Memorials and commemorations must be managed with sensitivity, and the network suggests fielding surveys to get input from stakeholders and setting up discussions with student leadership groups.
Careful thought should also be given to the words that are used when planning how to honor the victims.
“Remembrance” and “one-year and two-year mark” may be preferable terms to “anniversary,” which might be evocative of a celebration, according the handbook. The location of the memorial also matters. Putting one on school grounds, where the public can access it during the school day, can be disruptive to students and staff and compound their grief.
Students should also be consulted on how to honor their classmates at graduation.
There is still a lot to learn
The school leaders started working on the guide in 2019, before the coronavirus pandemic.
It began as “a list of random thoughts that all of us felt,” Brown said.
“Like if we had known this ahead of time, we would have probably been a better leader during that moment, during the event, or it was just things that we learned,” she said.
When the pandemic struck and pushed life online in 2020, the recovery network school leaders continued refining their best-practice toolkit.
George Roberts, a consultant administrator in Baltimore County Public Schools, was the principal at Perry Hall High School in the district when a student shot and injured another in the school’s cafeteria in August 2012.
While Roberts got advice and support from Bill Bond, the former principal of Heath High School in West Paducah, Ky., the scene of a 1997 school shooting, a tip-book on how to respond and what to look out for down the road would also have been a helpful planning tool, he said.
Roberts would have taken a longer view on how to anticipate future challenges, such as being ready with mental health supports when tragedy strikes another school. The shooting at Sandy Hook Elementary School in Newton, Conn, in December 2012, occurred about four months after the shooting at Perry Hall High.
“I would have used key players of my leadership team to start planning and thinking about certain recovery aspects: How are we going to support parents? How are we going to support teachers? How are we going to support children through that? Because in the immediacy of it, you are kind of in a fog as a principal. So much is coming at you. It would have helped me create these lanes, where I would have made sure that I’d left no one unaccounted for in terms of recovery and support.”
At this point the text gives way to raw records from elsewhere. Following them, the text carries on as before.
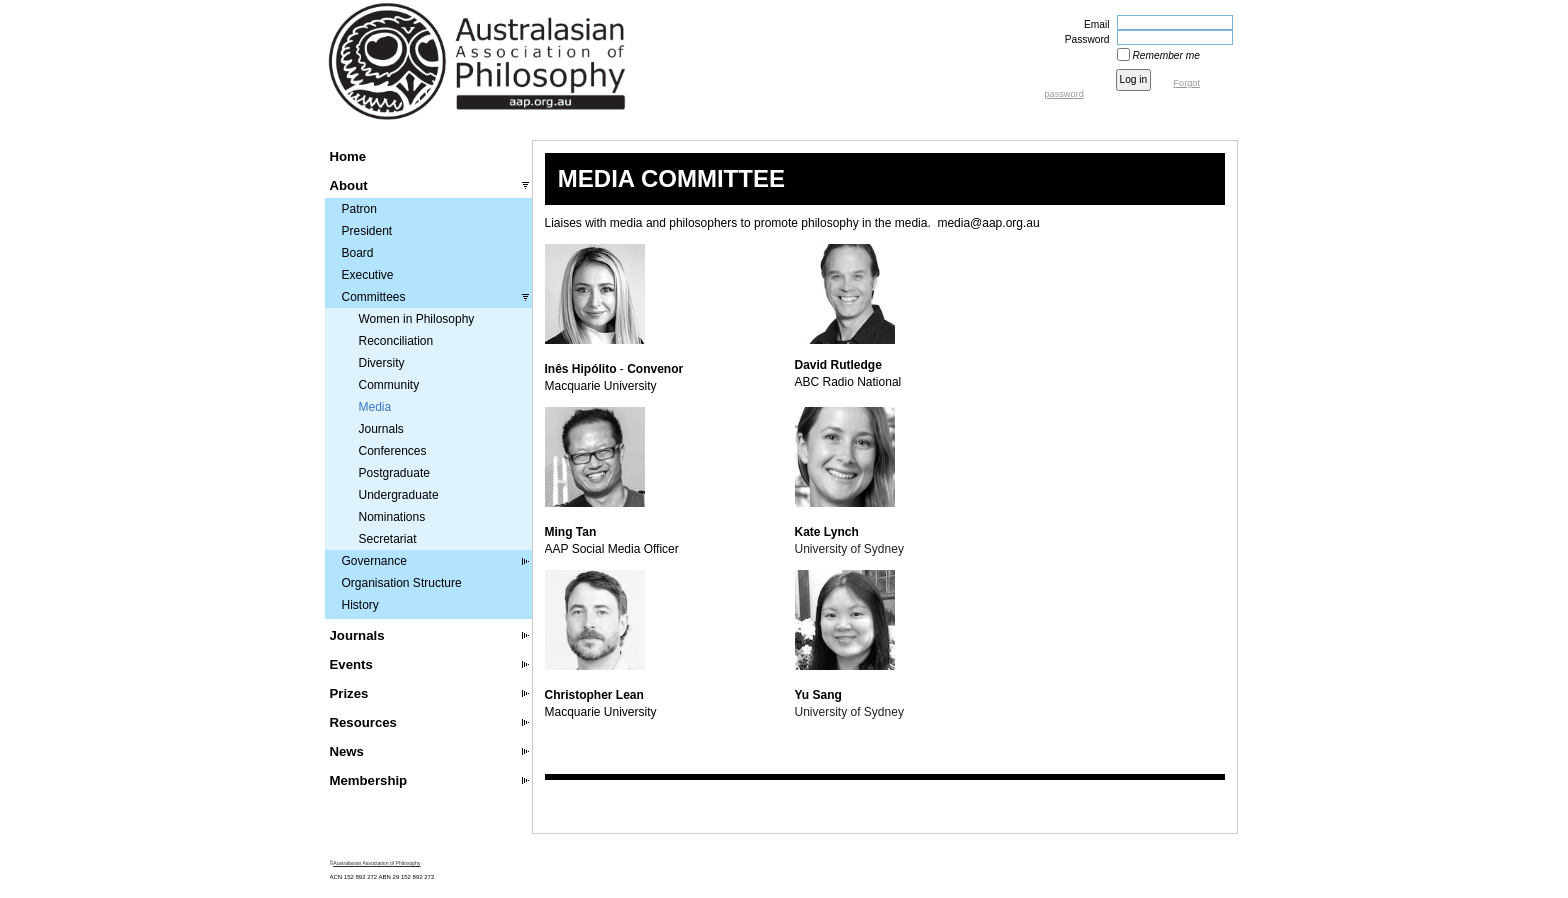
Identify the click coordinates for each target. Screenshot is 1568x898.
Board (358, 253)
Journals (381, 429)
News (347, 751)
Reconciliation (396, 341)
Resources (363, 722)
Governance (374, 561)
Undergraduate (399, 495)
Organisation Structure (402, 583)
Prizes (349, 693)
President (367, 231)
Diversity (382, 363)
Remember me (1166, 55)
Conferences (393, 451)
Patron (359, 209)
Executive (368, 275)
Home (348, 156)
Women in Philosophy (417, 319)
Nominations (392, 517)
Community (389, 385)
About (349, 185)
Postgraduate (394, 473)
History (360, 605)
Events (351, 664)
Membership (369, 780)
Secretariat (388, 539)
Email (1093, 24)
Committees (374, 297)
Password (1084, 39)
Despite having similar experiences, the principals learned a lot about recovery from each other. Each incident is unique, Brown said.
“I never thought that the parents of the victims would be at odds with one another on what a memorial should look like,” she said. “In my naïve mind, I thought parents of victims would all agree that there needed to be a memorial…I learned a great deal about trauma, listening from those that did have fatalities, that now have memorials to those precious lives that were lost.”
Brown applauded her colleagues’ courage to revisit the most traumatic day of their careers to create this resource to help other school leaders.
“We have some who were actually injured in the attacks at their schools,” Brown said. “They have been willing to go back and relive that day in order to put together this tool.”
DeAngelis said though he hopes the Principal Recovery Network doesn’t grow any larger as a result of additional school shootings, the group will continue to add to the document.
Educators, including superintendents and school board members, can access the document for free on the NASSP’s website.
School leaders can also contact members of the network, he said.
“You never want to get to the point to say we have it all figured out, because things are changing,” DeAngelis said.